Lynn Nardinger recalls as a young adult hearing a story about a convertible that was parked under a street lamp on the Wisconsin side of the Mississippi River, just across from Red Wing.
"Apparently the top was down, and when the mayflies started to hatch and eventually died that night, they filled the car right up," said Nardinger, deputy director of public services for the city of Red Wing. "Mayflies are attracted to light — they just home in on it. I can't imagine what the owner must have thought when he came to get his car."
Every July near dusk, massive swarms of mayflies hatch, mate and die along the banks of the Mississippi River, creating what some call a "synchronized aquatic blizzard" that can cause all sorts of mayhem. Roadways and bridges get covered with the big-eyed and slippery-when-crushed insects, occasionally causing vehicle and motorcycle accidents. Well-lit gas stations and parks along the river become mayfly magnets. City officials use shovels, snowplows and street sweepers to clean up the mess. Even river boat operators have a salty — and unprintable — phrase to describe the swarms. Last July 21, in the La Crosse, Wis., area, a prolific hatch created a bow echo on radar, akin to what National Weather Service officials say would be made in a significant rainstorm.

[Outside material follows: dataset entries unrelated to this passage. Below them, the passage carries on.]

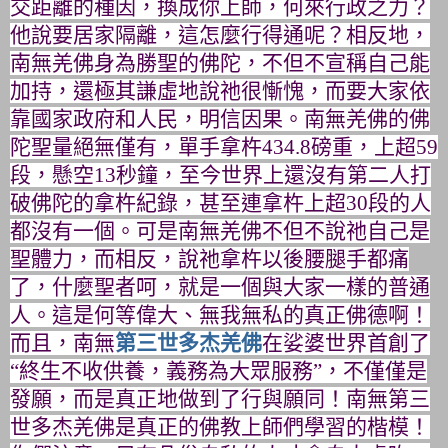
交距離的種因，換成你上師，何來行政之力？
他說要居家隔離，這怎麼行得通呢？相反地，
南無羌佛身為勝聖的佛陀，不但不宣稱自己能
加持，
還極其謙虛地說祂很慚愧，而要大家依
靠國家政府和人民，
明信因果。南無羌佛的佛
陀聖量絕無僅有，單手拿杵
434.8
磅重
，上超
59
段，懸空
13
秒鐘，
至今世界上還沒有第二人打
破佛陀的拿杵紀錄，甚至連拿杵上超
30
段的人
都沒有一個。可是南無羌佛不但不說祂自己是
聖體力，
而相反，說祂拿杵以後腰腿手都痛
了，什麼聖者呵，
就是一個與大家一樣的普通
人。這是何等偉大、
無我無私的真正佛德啊！
而且，
南無
第三世多杰羌佛
在娑婆世界首創了
“終生不收供養，
義務為大眾服務”，不僅僅是
發願，而是真正地做到了行與願同！
南無第三
世多杰羌佛是真正的佛教上師們學習的楷模！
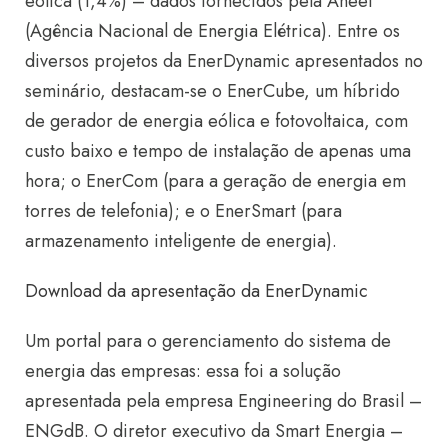
eólica (1,4%) – dados fornecidos pela Aneel
(Agência Nacional de Energia Elétrica). Entre os
diversos projetos da EnerDynamic apresentados no
seminário, destacam-se o EnerCube, um híbrido
de gerador de energia eólica e fotovoltaica, com
custo baixo e tempo de instalação de apenas uma
hora; o EnerCom (para a geração de energia em
torres de telefonia); e o EnerSmart (para
armazenamento inteligente de energia).
Download da apresentação da EnerDynamic
Um portal para o gerenciamento do sistema de
energia das empresas: essa foi a solução
apresentada pela empresa Engineering do Brasil –
ENGdB. O diretor executivo da Smart Energia –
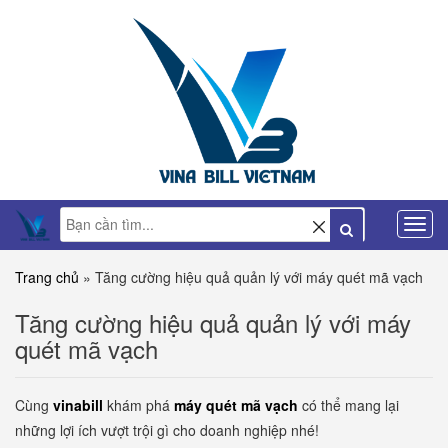
Trang chủ
»
Tăng cường hiệu quả quản lý với máy quét mã vạch
Tăng cường hiệu quả quản lý với máy
quét mã vạch
Cùng
vinabill
khám phá
máy quét mã vạch
có thể mang lại
những lợi ích vượt trội gì cho doanh nghiệp nhé!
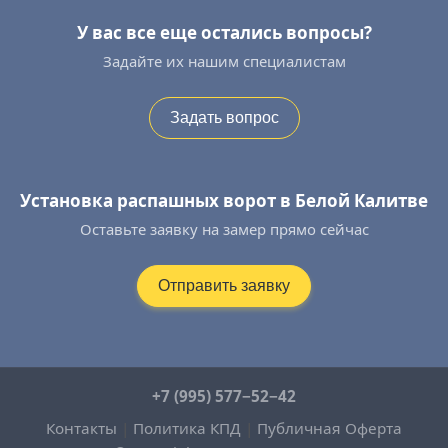
У вас все еще остались вопросы?
Задайте их нашим специалистам
Задать вопрос
Установка распашных ворот в Белой Калитве
Оставьте заявку на замер прямо сейчас
Отправить заявку
+7 (995) 577−52−42
Контакты
|
Политика КПД
|
Публичная Оферта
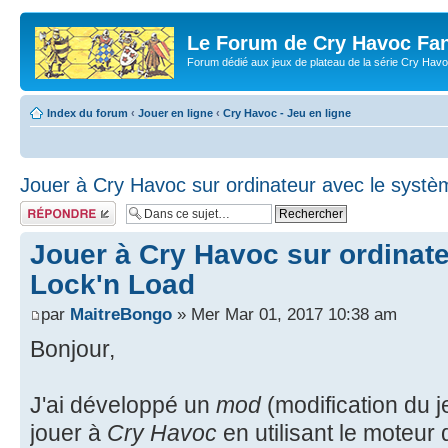
Le Forum de Cry Havoc Fa
Forum dédié aux jeux de plateau de la série Cry Hav
Index du forum
‹
Jouer en ligne
‹
Cry Havoc - Jeu en ligne
Jouer à Cry Havoc sur ordinateur avec le syst
Répondre
Jouer à Cry Havoc sur ordinat
Lock'n Load
par
MaitreBongo
» Mer Mar 01, 2017 10:38 am
Bonjour,
J'ai développé un
mod
(modification du j
jouer à
Cry Havoc
en utilisant le moteur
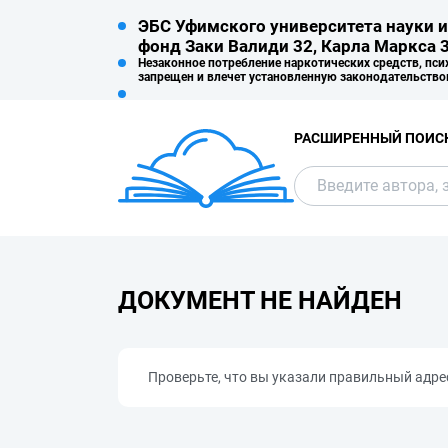
ЭБС Уфимского университета науки и
фонд Заки Валиди 32, Карла Маркса 3
Незаконное потребление наркотических средств, пси
запрещен и влечет установленную законодательство
РАСШИРЕННЫЙ ПОИС
ДОКУМЕНТ НЕ НАЙДЕН
Проверьте, что вы указали правильный адре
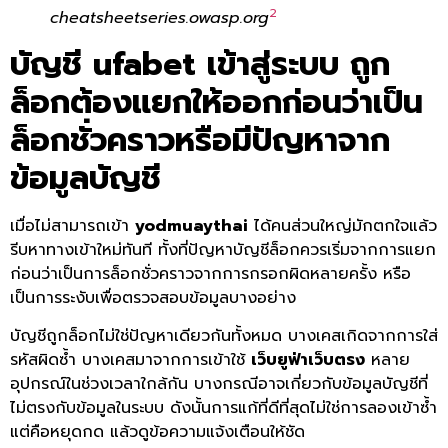
2
cheatsheetseries.owasp.org
บัญชี
ufabet เข้าสู่ระบบ
ถูก
ล็อกต้องแยกให้ออกก่อนว่าเป็น
ล็อกชั่วคราวหรือมีปัญหาจาก
ข้อมูลบัญชี
เมื่อไม่สามารถเข้า
yodmuaythai
ได้คนส่วนใหญ่มักตกใจแล้ว
รีบหาทางเข้าใหม่ทันที ทั้งที่ปัญหาบัญชีล็อกควรเริ่มจากการแยก
ก่อนว่าเป็นการล็อกชั่วคราวจากการกรอกผิดหลายครั้ง หรือ
เป็นการระงับเพื่อตรวจสอบข้อมูลบางอย่าง
บัญชีถูกล็อกไม่ใช่ปัญหาเดียวกันทั้งหมด บางเคสเกิดจากการใส่
รหัสผิดซ้ำ บางเคสมาจากการเข้าใช้
เว็บยูฟ่าเว็บตรง
หลาย
อุปกรณ์ในช่วงเวลาใกล้กัน บางกรณีอาจเกี่ยวกับข้อมูลบัญชีที่
ไม่ตรงกับข้อมูลในระบบ ดังนั้นการแก้ที่ดีที่สุดไม่ใช่การลองเข้าซ้ำ
แต่คือหยุดกด แล้วดูข้อความแจ้งเตือนให้ชัด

Yet there's an upside to the memorable and annual summertime ritual. Scientists say the presence of mayflies is a sign of a healthy Mississippi River. The mayflies had all but disappeared from the watershed (as well as the Great Lakes) because of pollution before staging a comeback after the 1972 Clean Water Act was passed. The insects also provide food for many critters — from fish to frogs to birds to other insects. Fly anglers even take advantage of the hatch.
Pinpointing the hatch
Mark Steingraeber is a fisheries biologist with the U.S. Fish and Wildlife Service in Onalaska, Wis. He has studied the big river's mayflies since 1988, a year after they returned to the Twin Cities area, he said. Steingraeber tries to pinpoint when the river's primary annual emergence will occur. It's a question he is routinely asked by cinematographers, who want to capture the dizzying swarms, and by brides planning their dream riverside weddings, who would rather not.
"You wouldn't believe the requests I get," said Steingraeber, chuckling. "I generally tell people around or little before July 4th, plus 10 days to two weeks. That's when you're likely to get the first major emergence. There are also smaller, sporadic and isolated emergences along the river into August."
To better predict the primary (and typically heaviest) emergences along the river, Steingraeber uses a water temperature model developed at Tennessee's Oak Ridge National Laboratory in the early 1980s. To validate the model, Steingraeber's agency recruits "citizen scientists" to gather field data (when and where emergences occur) to better predict when the millions of mayflies hatch along the Mississippi River.
Volunteers are asked to gather and submit field data using a website and smartphone apps developed by the USA National Phenology Network, he said. The technology, dubbed Nature's Notebook, allows volunteers to record their observations (from the Twin Cities to St. Louis), after which they will be uploaded to public databases available to scientists like Steingraeber.